Jongwoo shakes his head. Seokyoon can’t help the little flare of hope that lights inside of him; he doesn’t want Jongwoo to reconcile with Jieun. But he wants to act like a supportive friend. Can he really be a supportive friend, when all he wants is Jongwoo to put his hands on him again?

‘I wonder why she even kept dating me,’ Jongwoo says. ‘We didn’t have to bother with the long-distance thing, if this was how it was going to end up.’

‘It’s rough.’

Jongwoo sighs. He turns around on the couch, so that he can lie with his back against the cushions, staring up at the ceiling. ‘I didn’t say anything at work because I knew how Jaeho would be.’

‘Your boss?’

‘He’d say, plenty more fish in the sea, but he’d have that look in his eyes. He’s gonna find out sooner or later.’

‘Does it matter? If Jieun rejected you, she’s not going to go out with him now.’

It took a moment, but then Jongwoo made a noise like laughter.

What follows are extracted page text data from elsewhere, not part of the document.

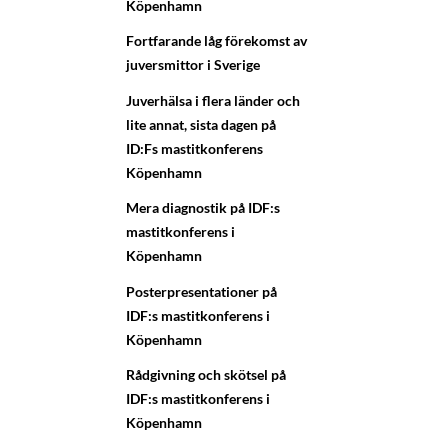
Köpenhamn
Fortfarande låg förekomst av
juversmittor i Sverige
Juverhälsa i flera länder och
lite annat, sista dagen på
ID:Fs mastitkonferens
Köpenhamn
Mera diagnostik på IDF:s
mastitkonferens i
Köpenhamn
Posterpresentationer på
IDF:s mastitkonferens i
Köpenhamn
Rådgivning och skötsel på
IDF:s mastitkonferens i
Köpenhamn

‘I mean, I don’t know the guy,’ Seokyoon says. ‘But I’m pretty sure.’ He might only have the image of Jieun that Jongwoo has built up in his mind, but maybe because Seokyoon likes Jongwoo, he wants to think kindly of the woman who had liked him too. Wants to credit her with some sensitivity, even if she had broken it off in the end. He can’t be too mad at her for that, can he?

‘I hope you’re right,’ Jongwoo says. He’s distracted from Moonjo now, but Seokyoon wonders what passed between them. He’d thought Moonjo might have said something about Seokyoon to him – something to drive a wedge between them – but if he had, Jongwoo couldn’t have been so relaxed.

Whatever Jongwoo was wound up about, as long as he could relax around Seokyoon, and complain to him, things couldn’t be so bad.